Now, Banta and Bolus pool their life experiences to work in concert as the co-owner and executive chef, respectively, of the newly opened Penn Avenue business the Wandering Hen Cafe & Market.
The downtown Scranton eatery blends their passions for cooking with quality ingredients and techniques and supporting local farms.
“Mediterranean cuisine is my niche. Lebanese is my passion,” Bolus said, attributing that love to the ethnic cooking to which his mother and both of his grandmothers introduced him. “I have a lot of experience with classical comfort food, Eastern-European farmer-type (dishes). That’s where I got my love of pickling, fermenting and canning.”
“My husband Bill and I dreamed of always having a true farm-to-table restaurant,” Banta added. “I wanted items people are familiar with but with a twist, and I wanted a name that people automatically thought, ‘free-range.’ (The Wandering Hen) just came to me.”
Between the fresh produce available in the market and the breakfast and lunch menus in the cafe, Banta noted that the Wandering Hen supports about 40 local farms and vendors.

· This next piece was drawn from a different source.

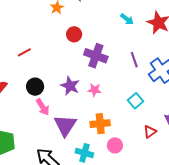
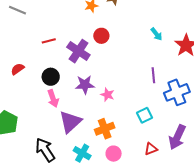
purple cross: (96, 56) -> (78, 51), moved
purple star: (70, 86) -> (85, 85), turned 30
orange cross: (100, 124) -> (105, 129), turned -30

“We’re very proud of how farm-to-table and representative of the local population we are,” Bolus said. “I try to prepare relatable food while also keeping it healthy and educating to expand palettes. It’s a way to teach people that healthy food can still be delicious, and not necessarily bland.”
Customers have the option of dining in or grabbing food to go. During the summer, Bolus and Banta estimated, the in-house menu will be about 95 percent locally sourced, while during the winter that number will dip down to about 80 percent. That number still is high in comparison to other area eateries and is made possible by the bounty of the Wandering Hen’s adjoining market.
Banta made her first connections at the Tunkhannock farmer’s market, and her network of suppliers grew from there. Now, diners (and home cooks) reap the benefits of the mutually prosperous system among the restaurant and the farms.
“It’s really exciting to see all the farms in here selling their stuff in the first place,” Banta said. “It’s a tremendous help after the regular season ends. It’s a good outlet for them to sell their stuff.”
The fresh ingredients featured in the cafe’s dishes have earned rave reviews from diners so far, Bolus said. While he struggled to pick favorites from the menu, he shared some of the most popular standouts that guests love. For vegans, this means the Mushroom BLT and Veggie Burger (the patty is made of all sprouted greens and quinoa). On the breakfast side, the Seasonal Hash (sweet potato, sausage, onion, Brussels sprouts and two eggs over easy) and the Cast Iron Waffle can’t be beat.
“I believe we’re the only people using cast iron, which gets a really nice caramelization while the inside stays nice and fluffy,” Bolus said. “There’s no Teflon (in our kitchen), and we use minimal aluminum to work to our zero-waste goal.”
The Roasted Chicken Salad is bolstered by locally foraged Sumac onions and meat cured for 48 hours before being roasted and pulled. The regular burgers feature 100-percent grass-fed, local beef.
The Egg and Cress Sandwich is a unique take on egg salad, Bolus said, which pairs perfectly cooked hard-boiled eggs and straun bread, a low-fat option made of a combination of different greens.
The Wandering Hen can seat 43 among the bar and tables on furniture that has been upcycled or handmade by Keith Thomas. Between the wagon wheel light fixtures, stone floor sourced from an area quarry and local botany, the majority of the decor has been repurposed or ethically harvested.
“Everything from our food to the physical building supports local,” Bolus said.